3. Investir dans la jeunesse et l’éducation productive
L’arme la plus puissante de l’Afrique, c’est sa jeunesse. Mais aujourd’hui, elle est désorientée, sous-éduquée, ou mal formée. Il est urgent de :
* Repenser l’éducation pour la rendre **plus technique, plus entrepreneuriale, plus connectée au monde réel**.
* Créer des instituts polytechniques, des incubateurs, des partenariats entre universités et entreprises.
* Encourager la recherche locale sur les technologies agricoles, les énergies renouvelables, le numérique, l’industrie légère.
4. S’appuyer sur la Diaspora africaine (double culture ) et les alliances Sud-Sud
La diaspora africaine est un atout stratégique. Elle détient des compétences, des réseaux, des capitaux, et surtout une **double culture** qui peut servir de pont entre l’Afrique et le reste du monde.
Il faut également renforcer les alliances avec des pays du Sud (Asie, Amérique latine) qui ont vécu des transitions similaires. L’Afrique doit choisir ses partenaires, et non subir ses « donneurs d’ordres ».
Chap 4.Conclusion : Le moment est venu pour un réveil économique africain**
L’Afrique est à la croisée des chemins. Depuis les années 1980, le continent a été le laboratoire involontaire d’une expérience économique fondée sur une idéologie qui ne lui correspond pas. En imposant les recettes néolibérales, le FMI et la Banque mondiale ont voulu greffer un modèle anglo-saxon sur une réalité profondément différente. Résultat : désindustrialisation, dépendance, précarité, affaiblissement des États et perte de souveraineté économique.
Mais **l’histoire n’est pas écrite à l’avance**. De la même manière que les États-Unis, l’Allemagne, la Chine ou la Corée du Sud ont su construire leur propre voie, l’Afrique peut – et doit – inventer la sienne. Un modèle qui s’appuie sur **un État stratège, une vision à long terme, la mobilisation de son capital humain et culturel, et une intégration régionale ambitieuse**.

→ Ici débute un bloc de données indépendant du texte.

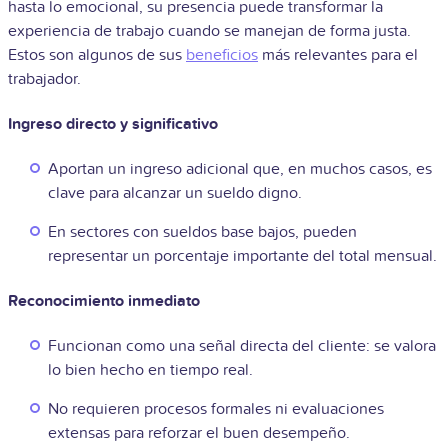
hasta lo emocional, su presencia puede transformar la
experiencia de trabajo cuando se manejan de forma justa.
Estos son algunos de sus
beneficios
más relevantes para el
trabajador.
Ingreso directo y significativo
Aportan un ingreso adicional que, en muchos casos, es
clave para alcanzar un sueldo digno.
En sectores con sueldos base bajos, pueden
representar un porcentaje importante del total mensual.
Reconocimiento inmediato
Funcionan como una señal directa del cliente: se valora
lo bien hecho en tiempo real.
No requieren procesos formales ni evaluaciones
extensas para reforzar el buen desempeño.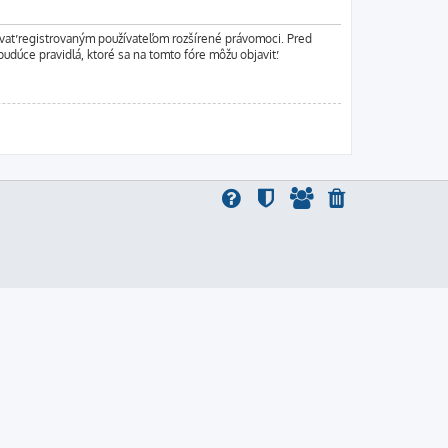
ľovať registrovaným používateľom rozšírené právomoci. Pred
 budúce pravidlá, ktoré sa na tomto fóre môžu objaviť.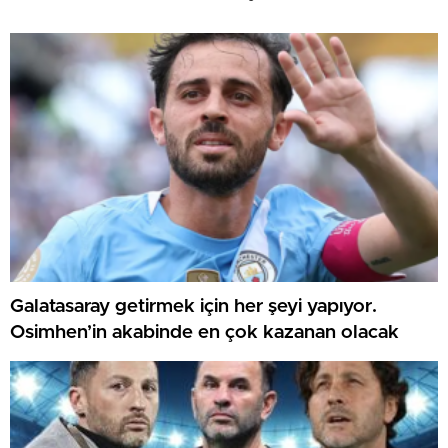
Galatasaray getirmek için her şeyi yapıyor.
Osimhen’in akabinde en çok kazanan olacak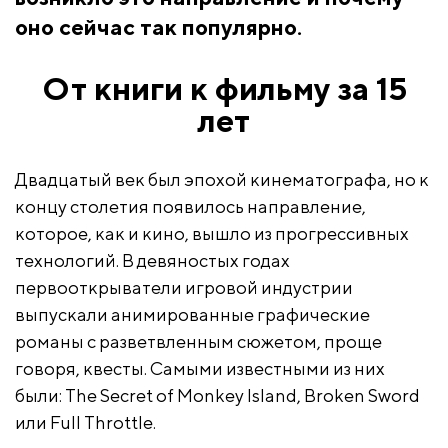
оно сейчас так популярно.
От книги к фильму за 15
лет
Двадцатый век был эпохой кинематографа, но к
концу столетия появилось направление,
которое, как и кино, вышло из прогрессивных
технологий. В девяностых годах
первооткрыватели игровой индустрии
выпускали анимированные графические
романы с разветвленным сюжетом, проще
говоря, квесты. Самыми известными из них
были: The Secret of Monkey Island, Broken Sword
или Full Throttle.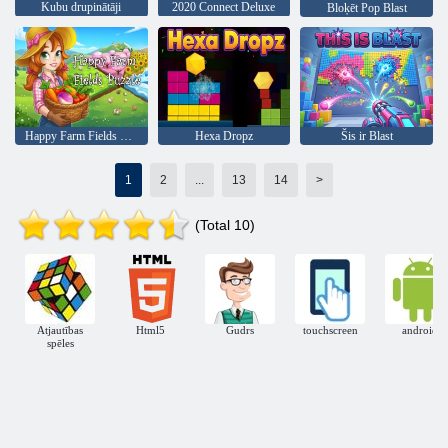
Kubu drupinātāji
2020 Connect Deluxe
Bloķēt Pop Blast
Happy Farm Fields Puzle
Hexa Dropz
Šis ir Blast
1
2
...
13
14
>
(Total 10)
Atjautības
Html5
Gudrs
touchscreen
android
spēles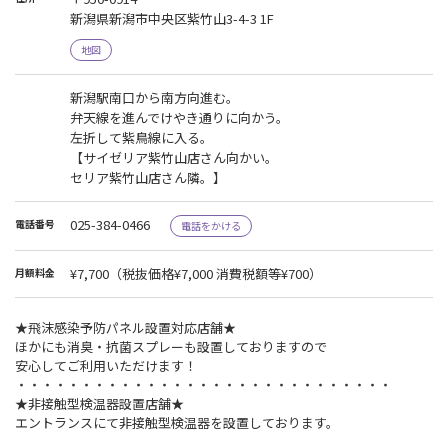
新潟県新潟市中央区紫竹山3-4-3 1F
地図
新潟駅南口から南方向進む。
弁天線を進んでけやき通りに向かう。
左折して紫鳥線に入る。
【サイゼリア紫竹山店さん向かい。
セリア紫竹山店さん隣。】
025-384-0466
電話番号
電話をかける
¥7,700
（税抜価格¥7,000 消費税額等¥700）
月額料金
★飛沫感染予防パネル設置対応店舗★
ほかにも消臭・抗菌スプレーも設置しておりますので
安心してご利用いただけます！
・・・・・・・・・・・・・・・・・・・・・・・・・・・・・
★非接触型検温器設置店舗★
エントランスにて非接触型検温器を設置しております。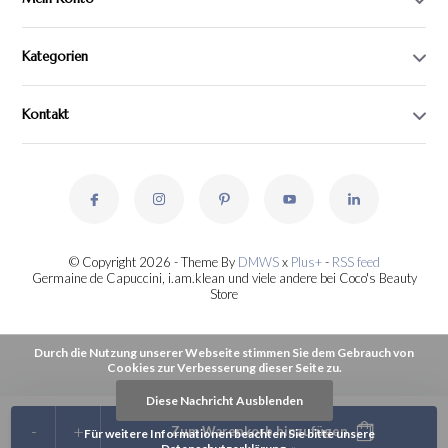
Kategorien
Kontakt
© Copyright 2026 - Theme By
DMWS
x
Plus+
-
RSS feed
Germaine de Capuccini, i.am.klean und viele andere bei Coco's Beauty
Store
Durch die Nutzung unserer Webseite stimmen Sie dem Gebrauch von
Cookies zur Verbesserung dieser Seite zu.
Diese Nachricht Ausblenden
-
+
Zum Warenkorb hinzufügen
Für weitere Informationen beachten Sie bitte unsere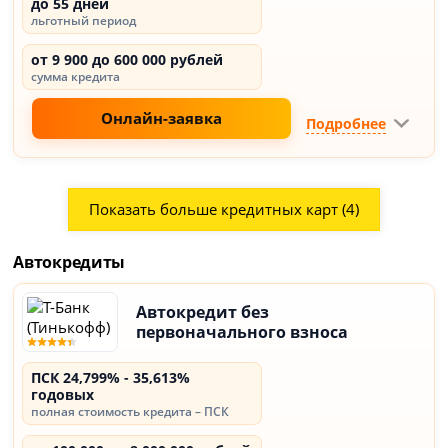
до 55 дней
льготный период
от 9 900 до 600 000 рублей
сумма кредита
Онлайн-заявка
Подробнее
Показать больше кредитных карт (4)
Автокредиты
Автокредит без
первоначального взноса
ПСК 24,799% - 35,613%
годовых
полная стоимость кредита – ПСК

Ce n’est pas en répétant les erreurs du passé que l’Afrique s’émancipera. C’est en **reprenant le contrôle sur ses politiques économiques, ses ressources, ses priorités**, qu’elle bâtira une prospérité durable. Cela suppose :
* De refuser les diktats qui détruisent la production locale.
* De former une nouvelle génération d’économistes, d’ingénieurs, de décideurs engagés dans l’intérêt commun.
* De forger une pensée économique africaine moderne, connectée au réel, ancrée dans l’histoire et tournée vers l’avenir.
L’Afrique n’a pas besoin de pitié ni de modèles importés. Elle a besoin de **souveraineté intellectuelle, économique et stratégique**.
Le temps est venu de rompre avec les recettes qui échouent et de bâtir un **capitalisme africain endogène, humain, productif et souverain**.